The quarantine has been imposed to stop the spread of EHV among UConn horses and from UConn horses to horses outside the herd.
It will remain in place for approximately three weeks after the last case of EHV has occurred, and after nasal swabs indicate that affected horses are no longer contagious.
Veterinarians hope the quarantine may be ended by early March.
In the meantime, the stables are being sanitized regularly and coursework directly involving the horses, polo practices and games, and other activities will be temporarily suspended.

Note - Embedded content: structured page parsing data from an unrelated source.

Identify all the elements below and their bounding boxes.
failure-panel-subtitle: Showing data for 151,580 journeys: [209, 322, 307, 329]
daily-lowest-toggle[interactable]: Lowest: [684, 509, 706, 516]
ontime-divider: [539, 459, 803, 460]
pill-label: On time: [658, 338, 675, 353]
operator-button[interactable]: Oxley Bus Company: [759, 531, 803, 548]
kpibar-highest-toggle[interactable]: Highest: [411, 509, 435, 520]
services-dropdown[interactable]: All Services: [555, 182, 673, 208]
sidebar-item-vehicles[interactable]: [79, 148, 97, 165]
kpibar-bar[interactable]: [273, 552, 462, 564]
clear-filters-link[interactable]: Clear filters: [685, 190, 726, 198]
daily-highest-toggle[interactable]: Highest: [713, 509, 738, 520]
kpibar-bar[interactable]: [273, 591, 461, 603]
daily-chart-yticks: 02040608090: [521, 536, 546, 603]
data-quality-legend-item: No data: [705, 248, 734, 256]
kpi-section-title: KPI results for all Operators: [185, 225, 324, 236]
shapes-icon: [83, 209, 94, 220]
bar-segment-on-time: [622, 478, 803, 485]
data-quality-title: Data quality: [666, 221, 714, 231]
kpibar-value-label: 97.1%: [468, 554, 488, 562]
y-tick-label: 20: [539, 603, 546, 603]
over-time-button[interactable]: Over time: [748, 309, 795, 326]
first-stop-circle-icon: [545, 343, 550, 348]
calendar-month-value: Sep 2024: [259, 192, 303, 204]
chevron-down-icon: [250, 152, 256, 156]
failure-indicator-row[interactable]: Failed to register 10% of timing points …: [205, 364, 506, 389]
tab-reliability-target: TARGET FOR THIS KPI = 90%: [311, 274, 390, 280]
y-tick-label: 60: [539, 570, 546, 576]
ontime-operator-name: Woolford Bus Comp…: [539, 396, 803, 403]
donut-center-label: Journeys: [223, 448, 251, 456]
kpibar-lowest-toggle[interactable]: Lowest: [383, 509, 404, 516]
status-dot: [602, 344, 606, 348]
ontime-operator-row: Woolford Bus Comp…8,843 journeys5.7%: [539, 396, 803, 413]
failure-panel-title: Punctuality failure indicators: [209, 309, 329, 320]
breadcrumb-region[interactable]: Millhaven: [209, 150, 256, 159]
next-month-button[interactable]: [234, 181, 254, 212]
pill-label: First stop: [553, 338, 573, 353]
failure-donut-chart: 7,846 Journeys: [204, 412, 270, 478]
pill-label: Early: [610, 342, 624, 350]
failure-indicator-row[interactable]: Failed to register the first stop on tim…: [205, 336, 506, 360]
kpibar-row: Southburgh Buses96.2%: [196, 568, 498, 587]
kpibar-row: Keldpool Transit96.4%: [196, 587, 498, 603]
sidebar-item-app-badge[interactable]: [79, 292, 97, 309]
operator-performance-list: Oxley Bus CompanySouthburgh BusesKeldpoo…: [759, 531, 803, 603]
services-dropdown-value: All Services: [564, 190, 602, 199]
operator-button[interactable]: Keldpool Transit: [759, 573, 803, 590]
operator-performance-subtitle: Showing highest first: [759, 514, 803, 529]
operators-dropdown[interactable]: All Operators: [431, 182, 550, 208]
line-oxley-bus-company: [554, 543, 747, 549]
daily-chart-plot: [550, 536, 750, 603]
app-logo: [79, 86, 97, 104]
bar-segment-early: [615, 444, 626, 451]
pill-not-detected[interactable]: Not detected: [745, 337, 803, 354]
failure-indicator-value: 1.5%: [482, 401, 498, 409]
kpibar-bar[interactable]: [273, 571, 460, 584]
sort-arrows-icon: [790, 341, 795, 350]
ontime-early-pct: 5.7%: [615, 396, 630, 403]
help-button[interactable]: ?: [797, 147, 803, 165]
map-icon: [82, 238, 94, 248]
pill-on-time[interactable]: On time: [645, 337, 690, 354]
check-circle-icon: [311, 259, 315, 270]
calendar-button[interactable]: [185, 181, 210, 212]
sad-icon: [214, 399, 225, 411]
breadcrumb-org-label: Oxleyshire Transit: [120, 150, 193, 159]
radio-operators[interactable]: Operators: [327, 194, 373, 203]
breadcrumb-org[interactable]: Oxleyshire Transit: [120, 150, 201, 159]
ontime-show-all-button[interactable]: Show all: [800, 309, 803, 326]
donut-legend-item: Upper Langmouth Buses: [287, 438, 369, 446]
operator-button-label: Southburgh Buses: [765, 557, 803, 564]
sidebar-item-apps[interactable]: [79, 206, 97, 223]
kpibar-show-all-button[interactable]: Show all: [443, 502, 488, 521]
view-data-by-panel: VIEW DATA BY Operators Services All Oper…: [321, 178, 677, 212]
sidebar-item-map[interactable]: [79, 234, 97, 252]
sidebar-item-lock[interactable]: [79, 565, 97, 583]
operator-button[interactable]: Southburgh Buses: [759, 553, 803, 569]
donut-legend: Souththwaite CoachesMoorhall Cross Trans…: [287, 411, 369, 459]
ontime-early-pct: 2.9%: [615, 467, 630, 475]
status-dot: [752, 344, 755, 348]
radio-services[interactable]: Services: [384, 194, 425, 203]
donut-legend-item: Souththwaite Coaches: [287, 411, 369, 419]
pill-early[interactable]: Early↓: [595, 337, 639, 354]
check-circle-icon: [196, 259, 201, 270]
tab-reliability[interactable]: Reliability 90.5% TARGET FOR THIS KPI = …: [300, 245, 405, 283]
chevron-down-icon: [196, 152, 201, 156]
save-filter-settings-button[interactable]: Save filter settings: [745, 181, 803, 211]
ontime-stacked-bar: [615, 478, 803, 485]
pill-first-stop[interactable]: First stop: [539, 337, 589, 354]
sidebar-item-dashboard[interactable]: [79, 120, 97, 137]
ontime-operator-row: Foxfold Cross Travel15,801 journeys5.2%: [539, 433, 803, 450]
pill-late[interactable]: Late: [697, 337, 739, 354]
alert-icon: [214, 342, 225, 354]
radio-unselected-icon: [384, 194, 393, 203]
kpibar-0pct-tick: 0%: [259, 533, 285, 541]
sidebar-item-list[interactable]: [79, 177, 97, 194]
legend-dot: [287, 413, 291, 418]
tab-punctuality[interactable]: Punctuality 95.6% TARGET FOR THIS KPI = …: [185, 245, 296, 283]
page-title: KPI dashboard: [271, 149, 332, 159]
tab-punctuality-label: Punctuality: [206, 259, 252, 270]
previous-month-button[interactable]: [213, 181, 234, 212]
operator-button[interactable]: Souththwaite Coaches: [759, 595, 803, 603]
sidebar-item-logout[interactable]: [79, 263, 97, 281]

A sale of rescued horses by the Connecticut Department of Agriculture scheduled to take place at the UConn polo arena on Jan. 20 has also been postponed.
The sale will be rescheduled once the UConn herd is released from quarantine.
Equine rhinopneumonitis is a fairly common horse disease, says Sandra Bushmich, an associate professor of pathobiology and veterinary science.
The disease usually causes respiratory infections in young horses, and usually resolves itself.
Less frequently, the virus may cause neurological disease or pregnant mares to abort.
Outbreaks of the EHV have occurred recently in at least 10 states, including California, Ohio, Pennsylvania, New York, and Florida.
There is no public health risk associated with the disease.